Flow diagram of the protocol of the study
Data import and processing
The final set of included literature was imported into CiteSpace 6.2.R4 software in plain text format for deduplication. The data processing involved a combination of software analysis and manual analysis. CiteSpace 6.2.R4 software was used for initial literature analysis, providing rankings and centrality measures for authors, countries, and institutions, as well as co-occurrence and clustering of keywords. To meet the output requirements (network size less than or equal to 300), this study gradually lowered the selection threshold after increasing the “Year Slice” from 1 to 2, until all criteria were met and the maximum visualization was achieved. The final software parameters were set as follows: “Time period = 1993–2023,” “Year Slice = 2,” “g-index = 10” (for author, country, institution, and keyword analysis), “Top N% = 5” (for reference and citing journal analysis). “Pathfinder” and “Pruning networks” were selected, while other parameters were set to default. VOS viewer software was used to optimize and enhance visualizations that were not aesthetically pleasing. Finally, relevant information was manually searched and supplemented in the table to achieve more comprehensive bibliometric results.
Describing indicators
This study primarily presents the results in quantitative and percentage formats, as well as through visual network maps. The results include contribution and collaboration networks (authors, countries, and institutions), influence networks (references and journals), and keyword analysis (cluster and burst).

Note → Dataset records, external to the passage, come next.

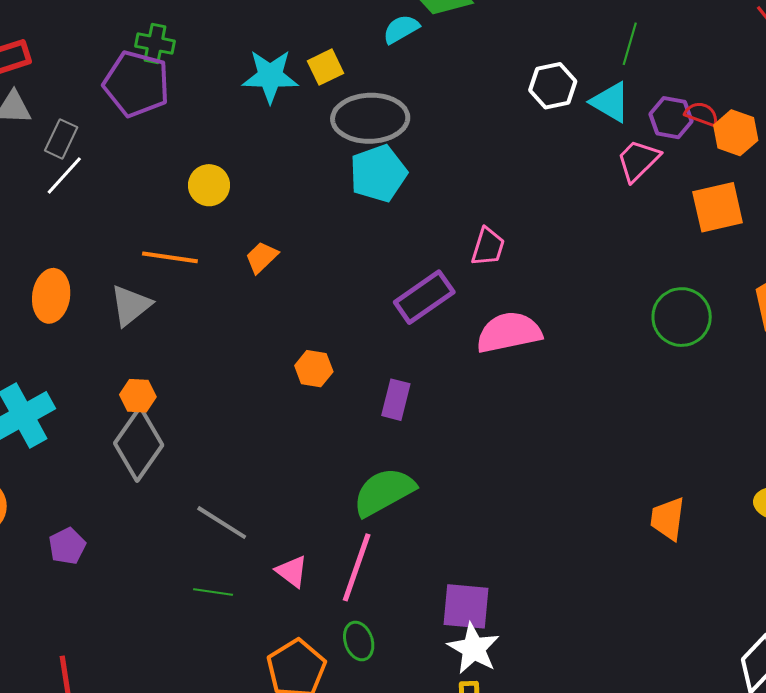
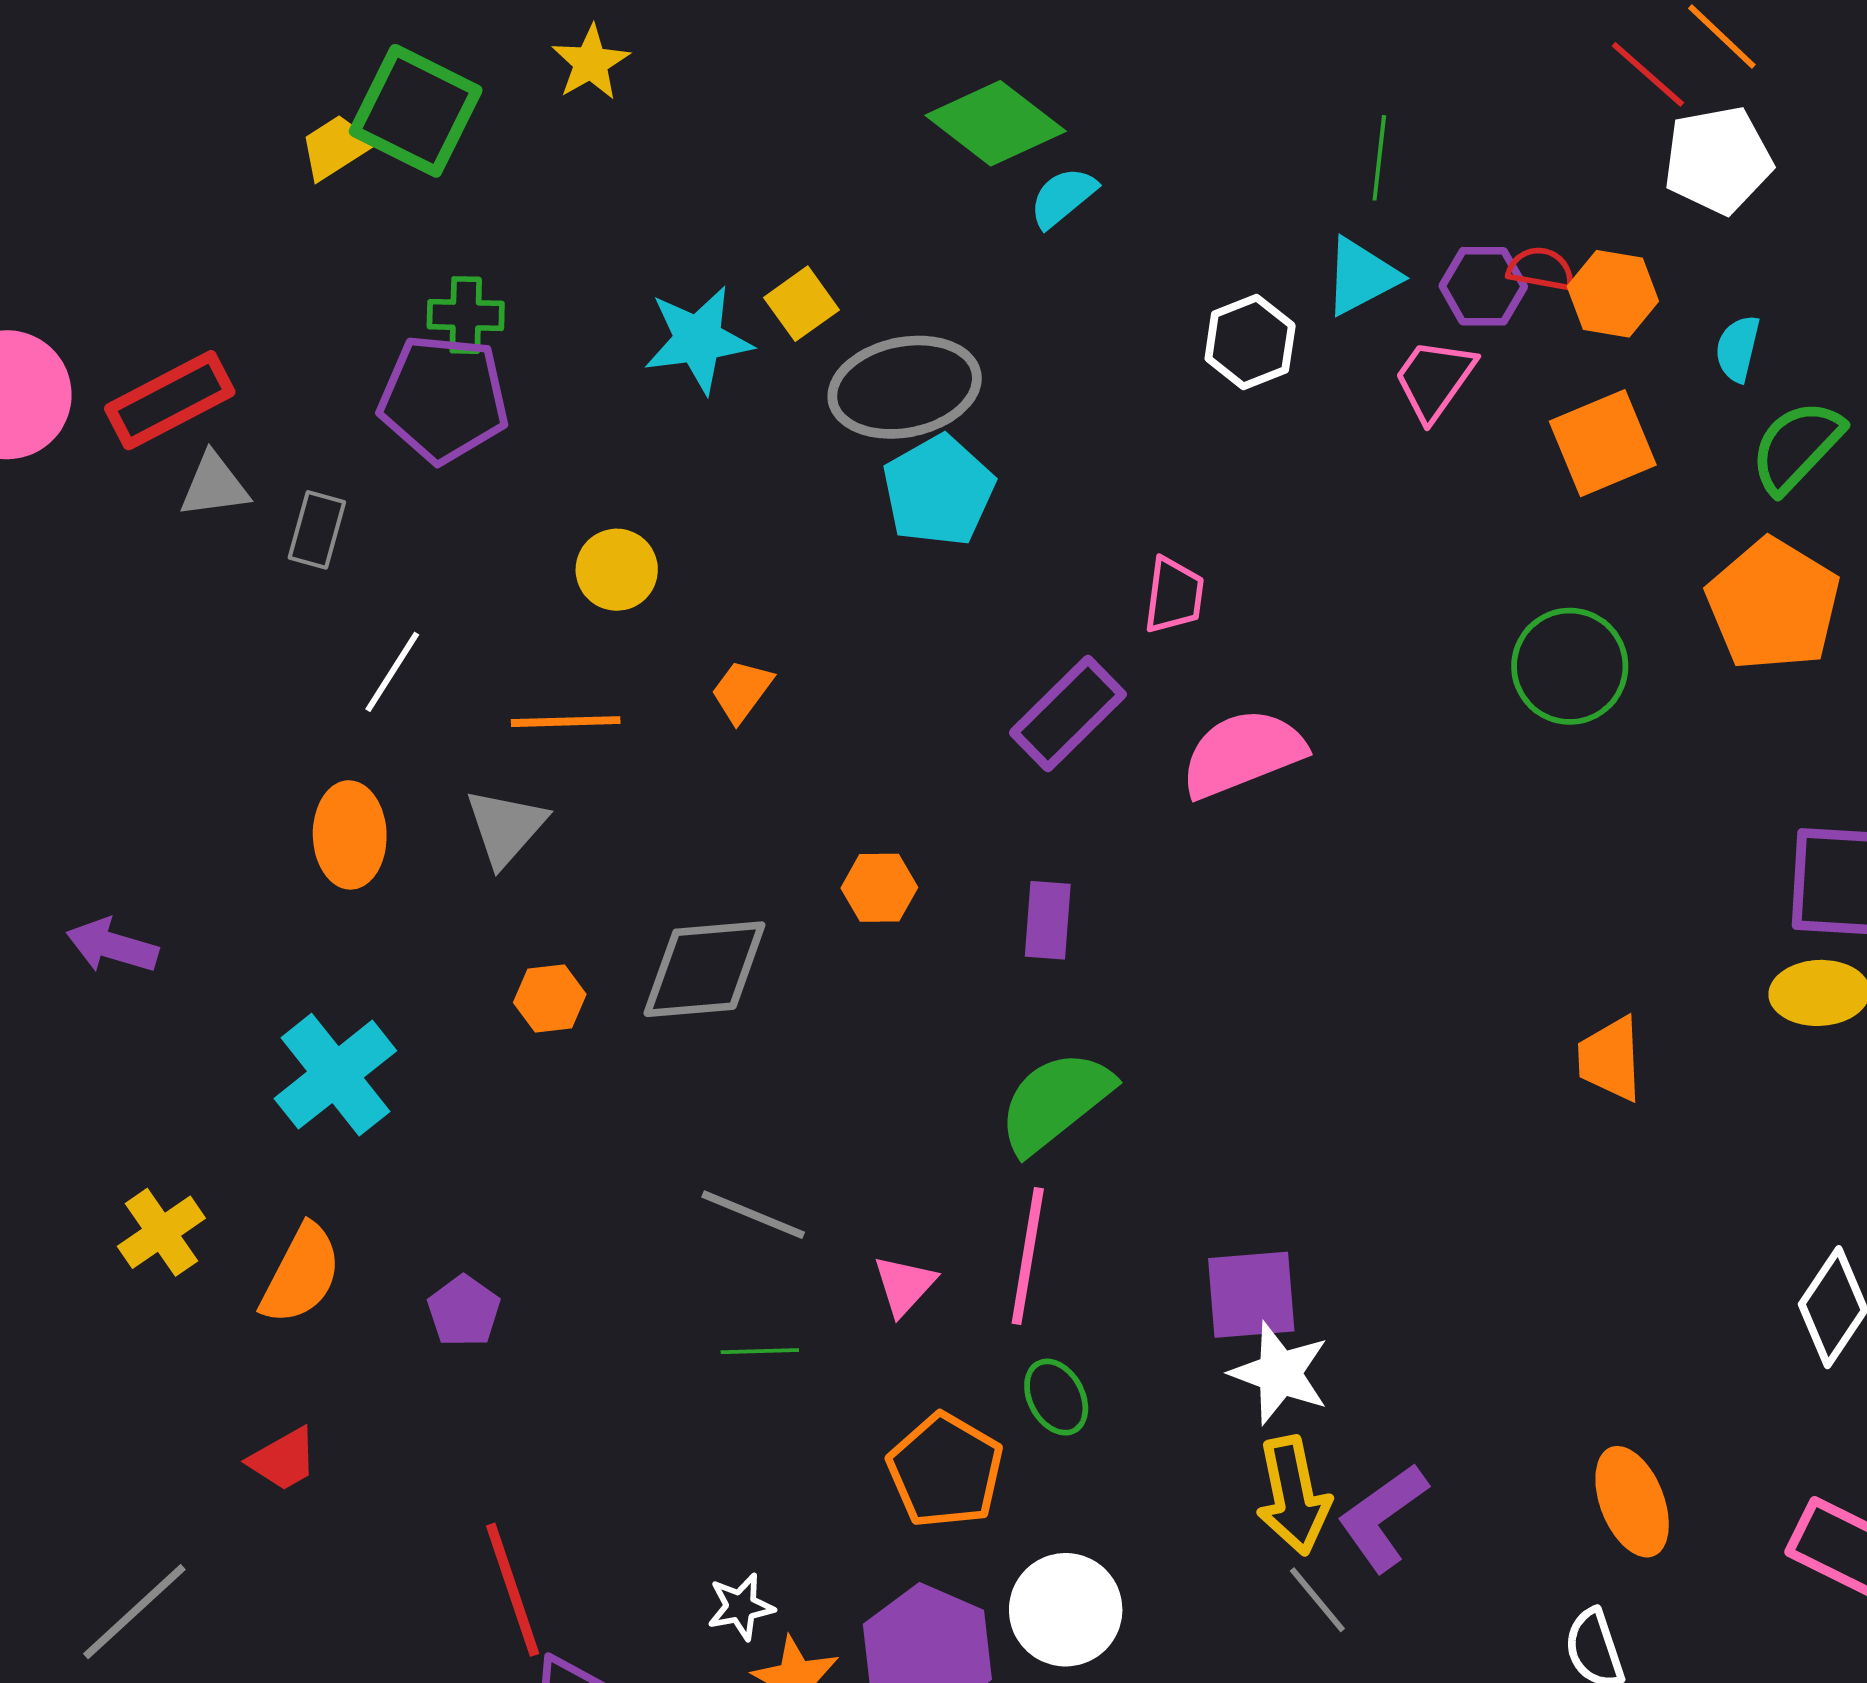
cyan semicircle: (401, 29) -> (1063, 197), moved
white hexagon: (553, 86) -> (1250, 342), moved
cyan triangle: (610, 102) -> (1361, 276), turned -48
white line: (64, 176) -> (392, 672), moved
gray diamond: (139, 444) -> (704, 969), moved, turned 60
pink triangle: (292, 571) -> (904, 1285), turned 45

The visual network maps consist of nodes and links. Each node represents a project, and the size of the node corresponds to its frequency of occurrence. The links between nodes represent their collaborative relationships. Three different structural indicators are used to assess the quality of results: centrality, modularity, and silhouette. Centrality calculates the shortest paths between all pairs of nodes in the network to identify the influence of a node, particularly when it holds a central position within a cluster or serves as a bridge [9]. Nodes with high centrality are considered key points in the research [10].

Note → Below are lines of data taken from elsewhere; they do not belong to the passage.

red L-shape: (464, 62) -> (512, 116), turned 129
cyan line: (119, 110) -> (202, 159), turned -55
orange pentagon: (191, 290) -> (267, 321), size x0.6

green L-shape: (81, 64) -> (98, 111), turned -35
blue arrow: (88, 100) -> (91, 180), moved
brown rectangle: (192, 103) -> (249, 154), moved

Keyword clustering involves grouping strongly correlated nodes, revealing related research areas and their evolution over the years [11]. The modularity score (Q score) measures the quality of dividing the network into clusters. The Q score ranges from 0 to + 1, where a Q score > 0.3 indicates a significant clustering structure and a higher value indicates a well-structured network. Silhouette score (S score) evaluates the quality of the clustering configuration, ranging from − 1 to + 1. A network with an S score > 0.3, 0.5, or 0.7 is considered homogeneous, reasonable, or highly reliable, respectively [10].
Results
A total of 923 articles were analyzed, consisting of 843 articles and 80 reviews.
Analysis of annual publishing volume
The annual publication output on maxillary skeletal expansion (Fig. 2) shows two distinct phases: (1) Before 2019, the annual publication volume followed an “S”-shaped trend; (2) after 2019, the annual publication volume increased exponentially, reaching its peak in 2022 with a count of 111 publications.

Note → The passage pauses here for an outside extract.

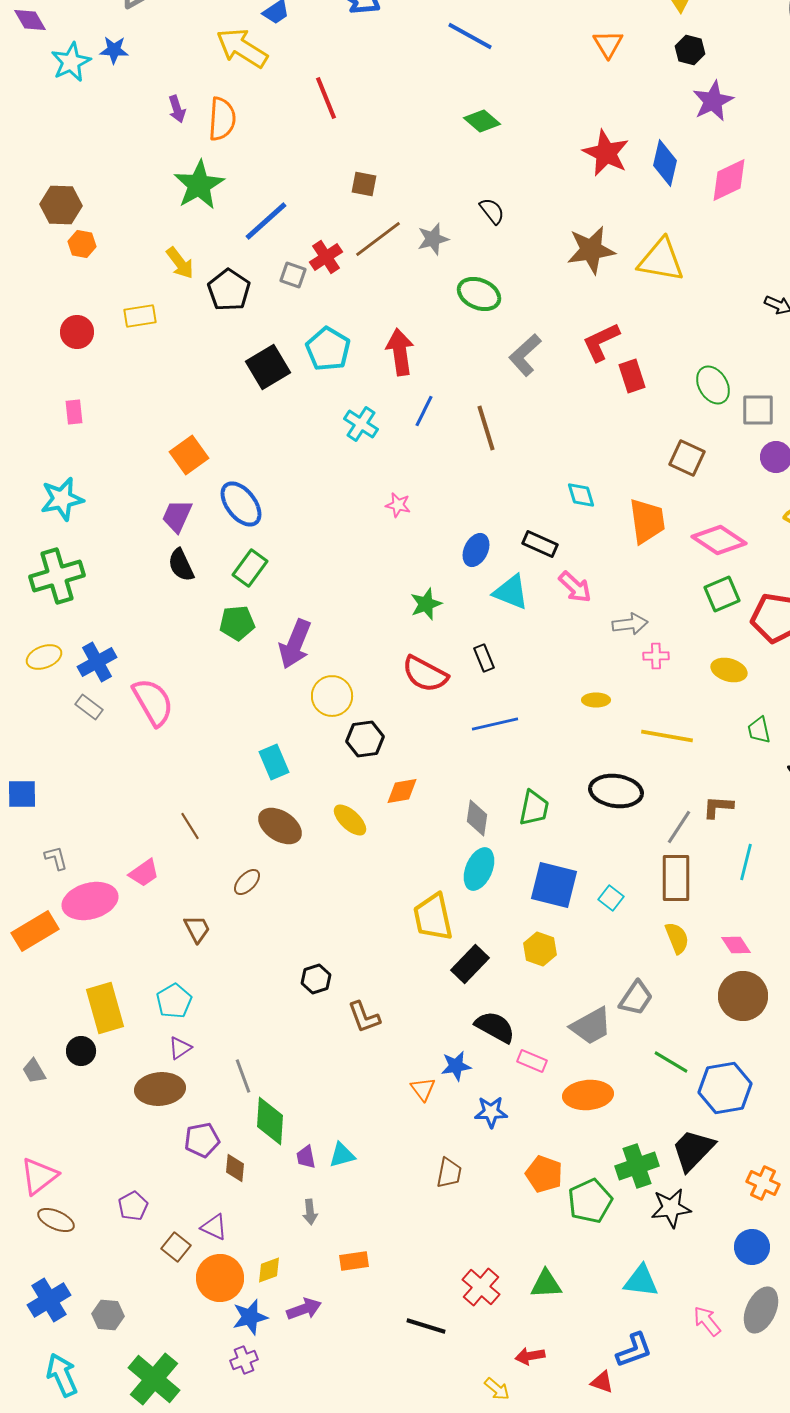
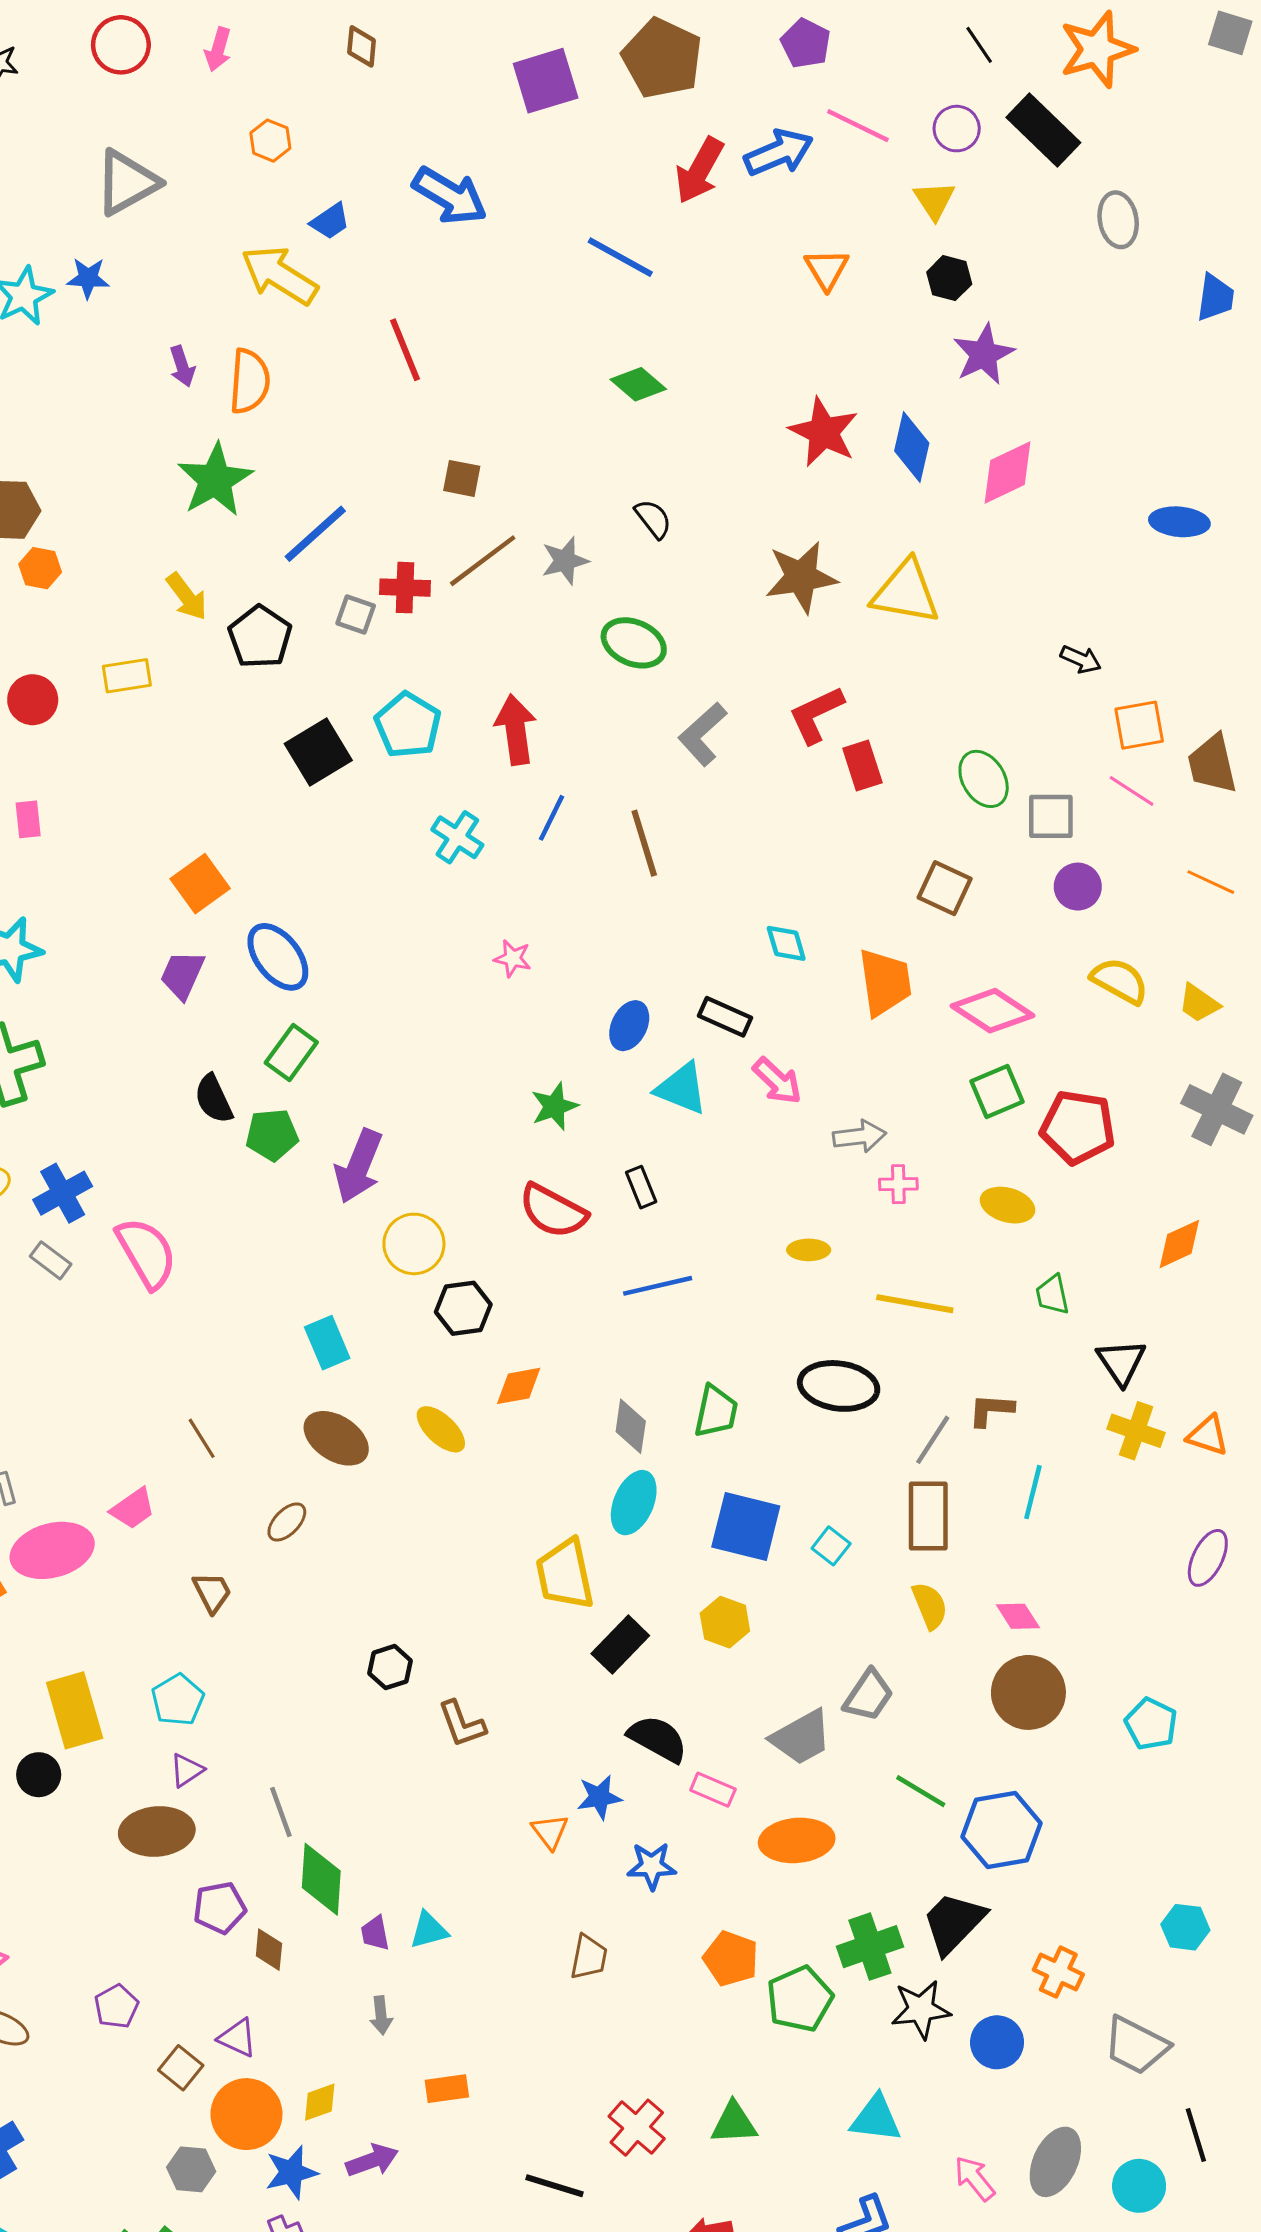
red cross: (326, 257) -> (405, 588), turned 36
black semicircle: (181, 565) -> (214, 1099), moved
blue circle: (752, 1247) -> (997, 2042), moved
gray hexagon: (108, 1315) -> (191, 2169), moved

Annual changes in the number of publications
Author, country, and institutional analysis
The full names and abbreviations of the same authors were merged into a single author. Table 1 presents the top nine most productive authors, their publication counts, citation counts, and centrality scores, which are comprehensive data obtained from CiteSpace 6.2.R4 and VOS viewer. Among these nine authors, eight have centrality scores greater than 0, indicating a high level of scientific output consistent with extensive collaboration and communication. Figure 3 displays major author collaboration networks, with each color representing a network group where collaborations are more frequent. There is also some collaboration observed between different groups.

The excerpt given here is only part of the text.